LLM07: Insecure Plugin Design

LLM plugins are extensions that, when enabled, are called automatically by the model during user interactions. They are driven by the model, and there is no application control over the execution. Furthermore, to deal with context-size limitations, plugins are likely to implement free-text inputs from the model with no validation or type checking. This allows a potential attacker to construct a malicious request to the plugin, which could result in a wide range of undesired behaviors, up to and including remote code execution.

The harm of malicious inputs often depends on insufficient access controls and the failure to track authorization across plugins. Inadequate access control allows a plugin to blindly trust other plugins and assume that the end user provided the inputs. Such inadequate access control can enable malicious inputs to have harmful consequences ranging from data exfiltration, remote code execution, and privilege escalation.

This item focuses on the creation of LLM plugins rather than using third-party plugins, which is covered by LLM Supply Chain Vulnerabilities.

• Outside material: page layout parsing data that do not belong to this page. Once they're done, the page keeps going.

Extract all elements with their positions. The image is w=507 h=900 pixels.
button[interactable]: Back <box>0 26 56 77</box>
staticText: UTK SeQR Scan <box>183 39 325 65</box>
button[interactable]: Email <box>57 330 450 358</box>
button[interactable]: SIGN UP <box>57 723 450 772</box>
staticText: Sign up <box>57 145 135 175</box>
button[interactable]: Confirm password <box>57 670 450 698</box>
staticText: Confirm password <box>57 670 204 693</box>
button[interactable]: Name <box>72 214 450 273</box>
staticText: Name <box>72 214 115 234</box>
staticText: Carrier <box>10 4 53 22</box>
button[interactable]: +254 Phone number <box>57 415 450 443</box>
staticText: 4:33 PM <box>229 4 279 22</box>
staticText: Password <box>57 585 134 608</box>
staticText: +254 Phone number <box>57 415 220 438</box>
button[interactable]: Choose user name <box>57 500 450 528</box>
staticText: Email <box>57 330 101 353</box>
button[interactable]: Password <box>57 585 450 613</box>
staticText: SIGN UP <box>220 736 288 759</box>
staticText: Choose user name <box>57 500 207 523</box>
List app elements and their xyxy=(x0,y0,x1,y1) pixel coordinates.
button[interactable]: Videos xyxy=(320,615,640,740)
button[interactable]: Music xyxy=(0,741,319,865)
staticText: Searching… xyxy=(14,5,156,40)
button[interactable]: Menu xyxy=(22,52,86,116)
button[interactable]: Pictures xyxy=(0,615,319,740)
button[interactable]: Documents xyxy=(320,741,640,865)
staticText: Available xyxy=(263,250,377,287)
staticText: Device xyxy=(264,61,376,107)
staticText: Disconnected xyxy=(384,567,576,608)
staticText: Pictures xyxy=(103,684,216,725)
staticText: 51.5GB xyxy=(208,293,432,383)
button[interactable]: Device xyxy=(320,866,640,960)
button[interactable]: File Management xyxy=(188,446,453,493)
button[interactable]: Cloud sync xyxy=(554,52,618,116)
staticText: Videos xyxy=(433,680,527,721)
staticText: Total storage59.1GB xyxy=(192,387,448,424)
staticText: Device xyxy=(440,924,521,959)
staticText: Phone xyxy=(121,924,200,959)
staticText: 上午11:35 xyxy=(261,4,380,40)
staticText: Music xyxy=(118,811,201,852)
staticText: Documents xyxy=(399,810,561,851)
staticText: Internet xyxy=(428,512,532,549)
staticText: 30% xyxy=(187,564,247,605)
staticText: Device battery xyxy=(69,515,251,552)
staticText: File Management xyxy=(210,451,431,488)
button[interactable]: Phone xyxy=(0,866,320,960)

Common Examples of Vulnerability

  1. A plugin accepts all parameters in a single text field instead of distinct input parameters.
  2. A plugin accepts configuration strings, instead of parameters, that can override entire configuration settings.
  3. A plugin accepts raw SQL or programming statements instead of parameters.
  4. Authentication is performed without explicit authorization to a particular plugin.
  5. A plugin treats all LLM content as being created entirely by the user and performs any requested actions without requiring additional authorization.

Example Attack Scenarios

  1. A plugin accepts a base URL and instructs the LLM to combine the URL with a query to obtain weather forecasts which are included in handling the user request. A malicious user can craft a request such that the URL points to a domain they control, which allows them to inject their own content into the LLM system via their domain.
  2. A plugin accepts a free-form input into a single field that it does not validate. An attacker supplies carefully crafted payloads to perform reconnaissance from error messages. It then exploits known third-party vulnerabilities to execute code and perform data exfiltration or privilege escalation.
  3. A plugin used to retrieve embeddings from a vector store accepts configuration parameters as a connection string without any validation. This allows an attacker to experiment and access other vector stores by changing names or host parameters and exfiltrate embeddings they should not have access to.
  4. A plugin accepts SQL WHERE clauses as advanced filters, which are then appended to the filtering SQL. This allows an attacker to stage a SQL attack.
  5. An attacker uses indirect prompt injection to exploit an insecure code management plugin with no input validation and weak access control to transfer repository ownership and lock out the user from their repositories.

How to Prevent

  1. Plugins should enforce strict parameterized input wherever possible and include type and range checks on inputs. When this is not possible, a second layer of typed calls should be introduced, parsing requests and applying validation and sanitization. When freeform input must be accepted because of application semantics, it should be carefully inspected to ensure that no potentially harmful methods are being called.
  2. Plugin developers should apply OWASP’s recommendations in ASVS (Application Security Verification Standard) to ensure effective input validation and sanitization.
  3. Plugins should be inspected and tested thoroughly to ensure adequate validation. Use Static Application Security Testing (SAST) scans as well as Dynamic and Interactive application testing (DAST, IAST) in development pipelines.
  4. Plugins should be designed to minimize the impact of any insecure input parameter exploitation following the OWASP ASVS Access Control Guidelines. This includes least-privilege access control, exposing as little functionality as possible while still performing its desired function.
  5. Plugins should use appropriate authentication identities, such as OAuth2, to apply effective authorization and access control. Additionally, API Keys should be used to provide context for custom authorization decisions which reflect the plugin route rather than the default interactive user.
  6. Require manual user authorization and confirmation of any action taken by sensitive plugins.
  7. Plugins are typically REST APIs, so developers should apply the recommendations found in OWASP Top 10 API Security Risks – 2023 to minimize generic vulnerabilities.